Human language is essential to our understanding of the world, but animals may listen in on conversations as well. It’s hardly strange that dogs and cats have picked up a few of our phrases along the way, given that they have a legitimate claim to being the genuine lords of the world, having bent humanity to their service. According to a group of Japanese experts, this extends to a feline ability to identify and match the names we give other cats to the proper individual. Birds with vocal chords that can copy our own can acquire a wide range of human phrases, and it’s been suggested that some of them understand the meaning rather than just mimicking.
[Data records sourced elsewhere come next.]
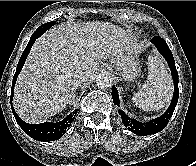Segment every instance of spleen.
<instances>
[{
  "label": "spleen",
  "mask_w": 196,
  "mask_h": 166,
  "mask_svg": "<svg viewBox=\"0 0 196 166\" xmlns=\"http://www.w3.org/2000/svg\"><path fill=\"white\" fill-rule=\"evenodd\" d=\"M148 77L142 87L134 94L132 100L143 110H159L170 102L173 87L170 76L161 59L148 57Z\"/></svg>",
  "instance_id": "3e777b00"
}]
</instances>
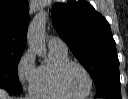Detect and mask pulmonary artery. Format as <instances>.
<instances>
[{
	"label": "pulmonary artery",
	"instance_id": "1",
	"mask_svg": "<svg viewBox=\"0 0 128 99\" xmlns=\"http://www.w3.org/2000/svg\"><path fill=\"white\" fill-rule=\"evenodd\" d=\"M48 47L62 52H67L68 49L66 43L58 37H51L48 42Z\"/></svg>",
	"mask_w": 128,
	"mask_h": 99
}]
</instances>
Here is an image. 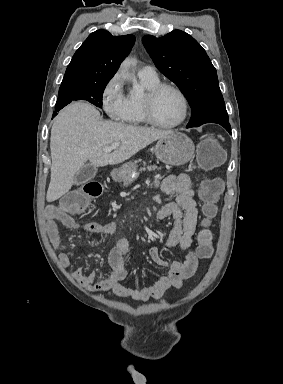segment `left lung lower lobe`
<instances>
[{
  "label": "left lung lower lobe",
  "mask_w": 283,
  "mask_h": 384,
  "mask_svg": "<svg viewBox=\"0 0 283 384\" xmlns=\"http://www.w3.org/2000/svg\"><path fill=\"white\" fill-rule=\"evenodd\" d=\"M215 123H218L221 126H223L229 132V134H231V127L228 122H215Z\"/></svg>",
  "instance_id": "left-lung-lower-lobe-1"
}]
</instances>
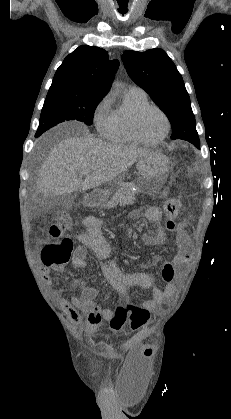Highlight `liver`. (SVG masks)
Here are the masks:
<instances>
[{
  "mask_svg": "<svg viewBox=\"0 0 231 419\" xmlns=\"http://www.w3.org/2000/svg\"><path fill=\"white\" fill-rule=\"evenodd\" d=\"M151 150L107 143L90 136L61 140L44 161L37 191L45 197L86 191L110 182ZM90 173L82 180L80 173Z\"/></svg>",
  "mask_w": 231,
  "mask_h": 419,
  "instance_id": "1",
  "label": "liver"
}]
</instances>
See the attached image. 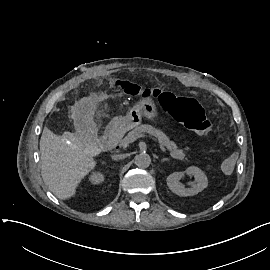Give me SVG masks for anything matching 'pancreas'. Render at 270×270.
<instances>
[{"label": "pancreas", "instance_id": "cf45deb5", "mask_svg": "<svg viewBox=\"0 0 270 270\" xmlns=\"http://www.w3.org/2000/svg\"><path fill=\"white\" fill-rule=\"evenodd\" d=\"M116 121V119H115ZM133 133L139 135L142 134L143 132H147L153 136H155L158 141L160 142L161 145L165 146L169 151L171 157L179 160H183L185 158V154L183 150L178 149L176 144L171 141L161 130L156 129L155 127L148 125V124H143L140 126H136L133 130Z\"/></svg>", "mask_w": 270, "mask_h": 270}]
</instances>
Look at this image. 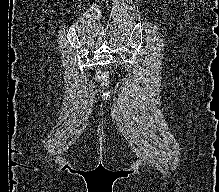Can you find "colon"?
Listing matches in <instances>:
<instances>
[{"label":"colon","mask_w":219,"mask_h":192,"mask_svg":"<svg viewBox=\"0 0 219 192\" xmlns=\"http://www.w3.org/2000/svg\"><path fill=\"white\" fill-rule=\"evenodd\" d=\"M96 79L102 86H107L109 83L107 73L104 71H99L96 75Z\"/></svg>","instance_id":"5ec220e1"}]
</instances>
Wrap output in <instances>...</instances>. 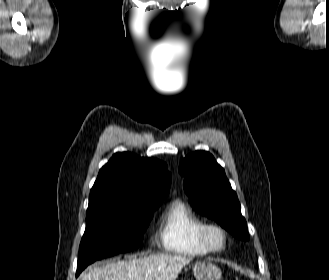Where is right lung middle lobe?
<instances>
[{"label":"right lung middle lobe","instance_id":"obj_1","mask_svg":"<svg viewBox=\"0 0 329 280\" xmlns=\"http://www.w3.org/2000/svg\"><path fill=\"white\" fill-rule=\"evenodd\" d=\"M161 200L100 204L86 214L76 277L92 262L138 248Z\"/></svg>","mask_w":329,"mask_h":280}]
</instances>
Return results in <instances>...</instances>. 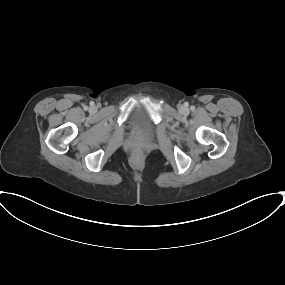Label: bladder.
<instances>
[{"mask_svg": "<svg viewBox=\"0 0 285 285\" xmlns=\"http://www.w3.org/2000/svg\"><path fill=\"white\" fill-rule=\"evenodd\" d=\"M133 130L140 136L148 137L153 133L154 127L147 112L141 108H135L130 117Z\"/></svg>", "mask_w": 285, "mask_h": 285, "instance_id": "obj_1", "label": "bladder"}]
</instances>
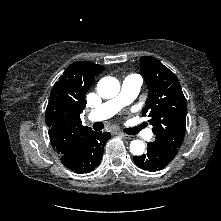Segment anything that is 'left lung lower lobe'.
Listing matches in <instances>:
<instances>
[{
  "mask_svg": "<svg viewBox=\"0 0 221 221\" xmlns=\"http://www.w3.org/2000/svg\"><path fill=\"white\" fill-rule=\"evenodd\" d=\"M177 152L178 148L154 141L148 143L146 154L134 156L133 161L137 167L155 172L165 168L173 160Z\"/></svg>",
  "mask_w": 221,
  "mask_h": 221,
  "instance_id": "left-lung-lower-lobe-1",
  "label": "left lung lower lobe"
}]
</instances>
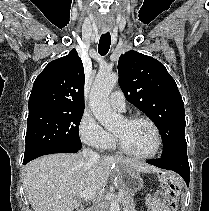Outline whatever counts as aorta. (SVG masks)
<instances>
[{"label":"aorta","instance_id":"obj_1","mask_svg":"<svg viewBox=\"0 0 209 211\" xmlns=\"http://www.w3.org/2000/svg\"><path fill=\"white\" fill-rule=\"evenodd\" d=\"M118 82V75L112 72H99L96 76L89 97V106L95 118L106 129L117 126L121 116L114 112L109 103L111 90ZM110 211H120L118 200L113 198Z\"/></svg>","mask_w":209,"mask_h":211}]
</instances>
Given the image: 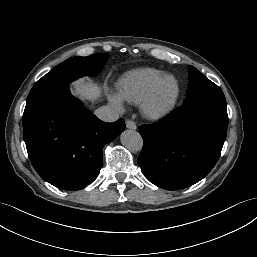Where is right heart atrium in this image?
<instances>
[{
    "mask_svg": "<svg viewBox=\"0 0 257 257\" xmlns=\"http://www.w3.org/2000/svg\"><path fill=\"white\" fill-rule=\"evenodd\" d=\"M109 101L115 108L120 110L123 109V101L118 95L116 94L110 95Z\"/></svg>",
    "mask_w": 257,
    "mask_h": 257,
    "instance_id": "1",
    "label": "right heart atrium"
}]
</instances>
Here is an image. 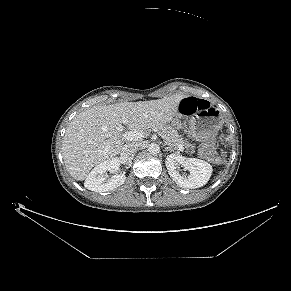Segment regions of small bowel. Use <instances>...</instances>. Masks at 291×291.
Returning a JSON list of instances; mask_svg holds the SVG:
<instances>
[{"instance_id": "small-bowel-1", "label": "small bowel", "mask_w": 291, "mask_h": 291, "mask_svg": "<svg viewBox=\"0 0 291 291\" xmlns=\"http://www.w3.org/2000/svg\"><path fill=\"white\" fill-rule=\"evenodd\" d=\"M182 100H185V101H194V100H197V98H195V97H185ZM180 110H181L182 113H184V111L181 109V107H180Z\"/></svg>"}]
</instances>
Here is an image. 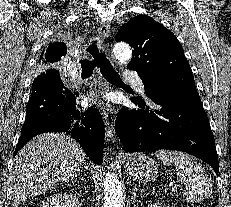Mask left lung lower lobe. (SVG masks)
I'll return each instance as SVG.
<instances>
[{
	"mask_svg": "<svg viewBox=\"0 0 231 207\" xmlns=\"http://www.w3.org/2000/svg\"><path fill=\"white\" fill-rule=\"evenodd\" d=\"M158 105L147 106L132 98L141 109L122 108L116 118L115 130L126 152L159 149L184 151L200 158L219 172L214 136L197 92L176 97L149 96Z\"/></svg>",
	"mask_w": 231,
	"mask_h": 207,
	"instance_id": "0a47b994",
	"label": "left lung lower lobe"
}]
</instances>
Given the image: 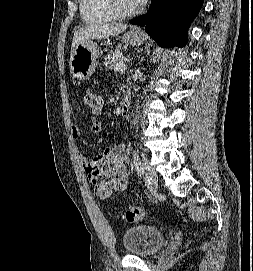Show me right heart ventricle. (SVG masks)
I'll use <instances>...</instances> for the list:
<instances>
[{
  "mask_svg": "<svg viewBox=\"0 0 253 271\" xmlns=\"http://www.w3.org/2000/svg\"><path fill=\"white\" fill-rule=\"evenodd\" d=\"M80 13L87 24H103L116 20L110 0H79Z\"/></svg>",
  "mask_w": 253,
  "mask_h": 271,
  "instance_id": "right-heart-ventricle-1",
  "label": "right heart ventricle"
}]
</instances>
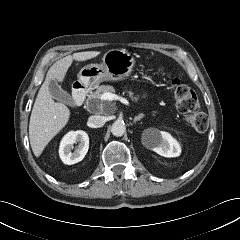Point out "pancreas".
Here are the masks:
<instances>
[{"label":"pancreas","instance_id":"pancreas-1","mask_svg":"<svg viewBox=\"0 0 240 240\" xmlns=\"http://www.w3.org/2000/svg\"><path fill=\"white\" fill-rule=\"evenodd\" d=\"M107 92L114 93L115 92L114 87L110 86V85L99 86L94 93H91L89 95L88 100H87V105H89L91 102H94L100 112L104 111L107 106V103L101 101L100 98H101L102 94L107 93ZM128 94L133 101L137 102L139 100V96H134L133 92L129 91Z\"/></svg>","mask_w":240,"mask_h":240}]
</instances>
Apes taught sign language grasp the meaning of words, and dogs have recently been discovered to be capable of learning the names of up to 12 objects in a week – but what about cats? If cats comprehend human language beyond the names we give them, Kyoto University student Saho Takagi believes that learning the names of other cats who share their realm would be a natural first step. Takagi and co-authors evaluated this capacity with domestic cats living in houses with at least three feline occupants and cat café patrons in the journal Scientific Reports.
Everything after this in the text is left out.